Paying attention to communities of all sizes: The right development solutions for Coralville or for Iowa City may not fit Tipton, West Branch, Durant or Wilton. Big tax breaks for large corporations should not be part of Iowa’s arsenal.
Public-private partnerships with educational institutions: Community colleges train people for trades and skilled jobs; they support businesses with expansion plans. We cannot underfund them or eliminate their programs that serve distinct regions. Together with our universities, they are the links between K-12, the job market, and robust communities. They also reach many who might not otherwise obtain a certificate or complete post-secondary education, a boon to communities and businesses across the state.
Incentives: Incentives, including TIF (tax increment financing), can be used to help reclaim blighted property. Used even in modest ways – to acquire a right of way and hook up a water and sewer line, for example, to a building that has stood empty for years – it can encourage local development. Cities and towns can also consider judicious tax breaks in exchange for jobs, tailored to their circumstances and needs.
Online clearing house: An online clearing house, where a prospective business person answers a series of questions, and in response, all possible funding and grant options pop up, would be an excellent start-up opportunity that could promote locally-based economic development.

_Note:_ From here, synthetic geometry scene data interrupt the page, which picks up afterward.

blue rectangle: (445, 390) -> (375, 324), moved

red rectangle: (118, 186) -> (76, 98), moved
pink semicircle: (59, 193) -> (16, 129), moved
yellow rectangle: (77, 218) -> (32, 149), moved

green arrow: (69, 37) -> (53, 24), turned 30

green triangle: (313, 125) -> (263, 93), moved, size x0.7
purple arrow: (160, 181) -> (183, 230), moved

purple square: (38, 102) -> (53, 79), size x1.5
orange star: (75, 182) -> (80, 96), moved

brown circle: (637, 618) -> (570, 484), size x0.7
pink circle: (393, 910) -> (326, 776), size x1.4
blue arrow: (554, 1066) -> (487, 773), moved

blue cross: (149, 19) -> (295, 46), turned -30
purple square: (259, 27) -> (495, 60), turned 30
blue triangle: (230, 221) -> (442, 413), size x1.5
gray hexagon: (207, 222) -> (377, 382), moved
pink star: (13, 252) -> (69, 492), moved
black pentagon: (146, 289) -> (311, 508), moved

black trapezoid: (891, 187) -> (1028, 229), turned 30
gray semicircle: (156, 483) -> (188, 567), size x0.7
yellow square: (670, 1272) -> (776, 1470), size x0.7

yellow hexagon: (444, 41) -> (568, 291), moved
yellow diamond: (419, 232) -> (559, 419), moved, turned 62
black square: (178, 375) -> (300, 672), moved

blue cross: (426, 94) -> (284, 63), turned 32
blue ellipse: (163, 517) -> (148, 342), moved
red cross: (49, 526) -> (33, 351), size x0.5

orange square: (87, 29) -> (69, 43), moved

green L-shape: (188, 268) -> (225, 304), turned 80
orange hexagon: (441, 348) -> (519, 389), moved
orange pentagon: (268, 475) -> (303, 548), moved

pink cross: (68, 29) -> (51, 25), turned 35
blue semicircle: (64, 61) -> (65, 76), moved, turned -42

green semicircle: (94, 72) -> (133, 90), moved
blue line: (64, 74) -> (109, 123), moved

Improved marketing: We must market ourselves better. One argument for lowering the state corporate tax rate is that Iowa’s current rate turns off potential investors. Two possible solutions: (1) Lower the corporate rate to the current effective rate, while cleaning the books of credits/loopholes that allow them to reach the current effective rate; or (2) Make clear what the effective rate is through improved outreach and advertising, utilizing Chambers of Commerce, among others.